Frank Wagner: Fordern Sie bei Ihren Agenturen und bei den Vermarktern das ein, wofür Sie Geld investieren: Nämlich Ihr Produkt zu den Menschen zu bringen, die Sie als Kunden interessieren. Um IT und Algorithmen sollen sich dann andere kümmern. Probieren Sie aus, vergleichen Sie, bewerten Sie. Und trauen Sie sich, eingefahrene Denkweisen etwa zum Thema „Contentumfeld“ zu überwinden. Ihre Marke muss Menschen erreichen und nicht teuer produzierte Inhalteumfelder. Ich weiß, dass gerade Markenartikler Vorbehalte gegen Web 2.0 und User Generated Content haben. Aber warum eigentlich? Im Nachmittagsprogramm der Privaten werben sie doch auch. Viel schlimmer kann es also nicht mehr kommen.

absatzwirtschaft: Sie kritisieren häufig herkömmliche Marketing-Methoden wie die reine Klickanalyse. Letztlich ist doch auch die Klickanalyse ein Indikator für die Akzeptanz meiner Werbung.

Frank Wagner: Klickanalysen sind dann sinnvoll, wenn hinter dem Klick eine Transaktion, wie zum Beispiel ein Kaufvorgang, steht.
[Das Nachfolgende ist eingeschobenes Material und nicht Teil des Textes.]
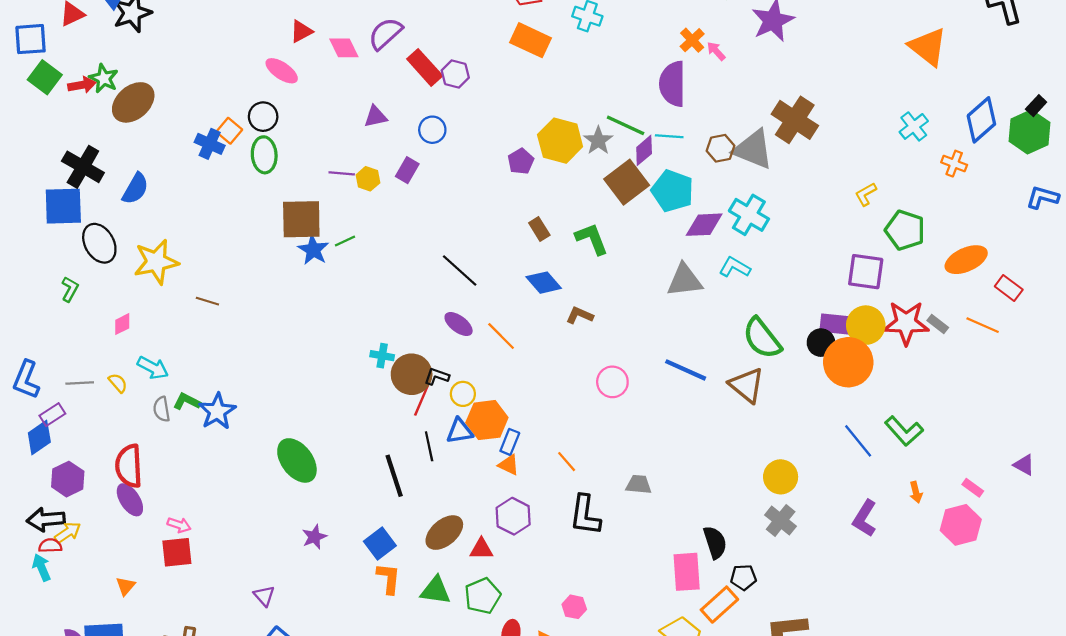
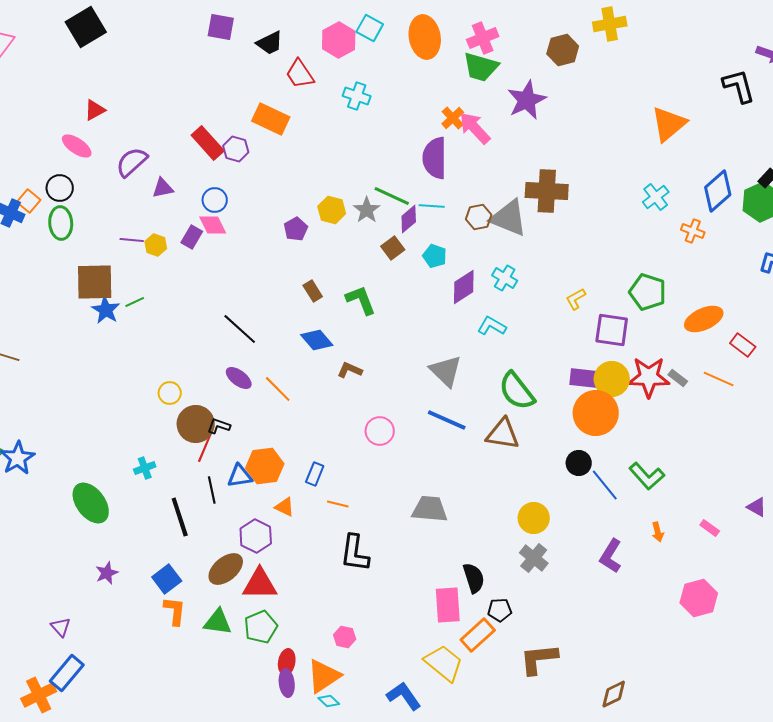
purple semicircle: (385, 34) -> (132, 162), moved
orange rectangle: (531, 40) -> (271, 119), moved
orange triangle: (928, 47) -> (669, 124), turned 42
pink diamond: (344, 48) -> (213, 225), moved
pink arrow: (716, 51) -> (475, 128), size x1.8
brown cross: (795, 120) -> (547, 191), turned -30
yellow hexagon: (560, 141) -> (332, 210), size x0.7
brown square: (627, 182) -> (393, 248), size x0.6
cyan pentagon: (672, 191) -> (435, 256), size x0.6
yellow L-shape: (866, 194) -> (576, 299), moved
cyan cross: (749, 215) -> (505, 278), size x0.7
purple diamond: (704, 225) -> (464, 287), turned -30
gray triangle: (684, 280) -> (446, 371), moved, turned 51
black circle: (821, 343) -> (579, 463), moved
cyan cross: (382, 356) -> (145, 468), moved, turned -30
brown triangle: (747, 385) -> (503, 434), turned -30
yellow circle: (463, 394) -> (170, 393), moved
blue rectangle: (510, 442) -> (315, 474), moved
orange line: (567, 462) -> (338, 504), turned -35
gray trapezoid: (639, 485) -> (430, 509), moved, size x1.5
purple hexagon: (513, 516) -> (256, 536), moved
pink hexagon: (961, 525) -> (699, 598), moved
red triangle: (481, 549) -> (260, 584), size x1.6

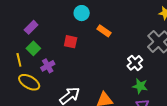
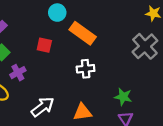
orange rectangle: (104, 31) -> (83, 33), size x1.6
white cross: (135, 63) -> (86, 69), moved, turned 35

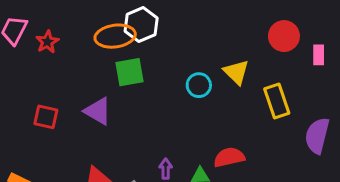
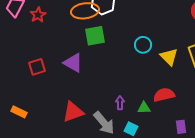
yellow triangle: (236, 72) -> (169, 57), moved
red square: (46, 117) -> (37, 67), turned -30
Dagegen ist nichts einzuwenden. Markenartikler hingegen wollen mit ihren Produkten Köpfe und Herzen erobern, nicht aber Zeigefinger. Denen ist wichtig, dass am nächsten Morgen im Supermarkt beim Pitch am Kühlregal der richtige Schokoladenpudding im Einkaufswagen landet. Und das misst man am besten klassisch über Abverkaufsanalysen, Verbraucherpanels oder Werbetrackings.
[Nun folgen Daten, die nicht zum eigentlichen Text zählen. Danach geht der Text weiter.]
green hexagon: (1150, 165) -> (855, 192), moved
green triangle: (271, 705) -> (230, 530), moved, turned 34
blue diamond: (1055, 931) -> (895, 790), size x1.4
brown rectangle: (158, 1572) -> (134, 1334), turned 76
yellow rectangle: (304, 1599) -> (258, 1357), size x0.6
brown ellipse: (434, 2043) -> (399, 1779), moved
absatzwirtschaft: Was müssen Werbetreibende, Media-Agenturen und Vermarkter grundsätzlich beachten, wenn sie Kunden mit Targeting-Systemen ansprechen und wohin wird sich die Technologie entwickeln?

Frank Wagner: Targeting macht Medienplanung einfacher, auch wenn es auf Grund von Begriffsverwirrungen sowie technischer und methodischer Diskussionen anders erscheinen mag. Konzentrieren Sie sich auf die Ansprache der wichtigen Zielgruppen und verschwenden Sie nicht all zu viel Zeit auf die Analyse von Umfeldern. Widerstehen Sie den Verlockungen, scheinbar exakt planen zu können, wie etwa „Frauen mit zwei Kindern, fünf Katzen und einem Stabmixer im Haushalt“. So implodiert das Potenzial selbst der reichweitenstärksten Angebote. Behavioral Targeting hat nichts mit Direktmarketing zu tun.

absatzwirtschaft: das könnte man aber denken…

Frank Wagner: Die Zukunft des Targetings sehe ich in der intelligenten Verknüpfung verschiedener Datenquellen, wie der Messung von Internetnutzungsverhalten und zusätzlich der Verarbeitung von Nutzerfeedback zum Beispiel aus Befragungen. Unternehmen, die mittels Algorithmen Affinitäten auch über den Klick hinaus prognostizieren können und nicht einfach nur Seitenaufrufe zählen, werden der Online-Werbung so starke Impulse geben wie einst Amazon mit seinem Empfehlungssystem dem Onlinehandel.

Frank Wagner ist Vorstand bei nugg.ad. Der Anbieter verknüpft Mess- und Befragungsdaten mit dem Ziel, Zielgruppen im Internet über soziodemographische Daten zu bestimmen und Streuverluste zu minimieren (Behavioural Targeting).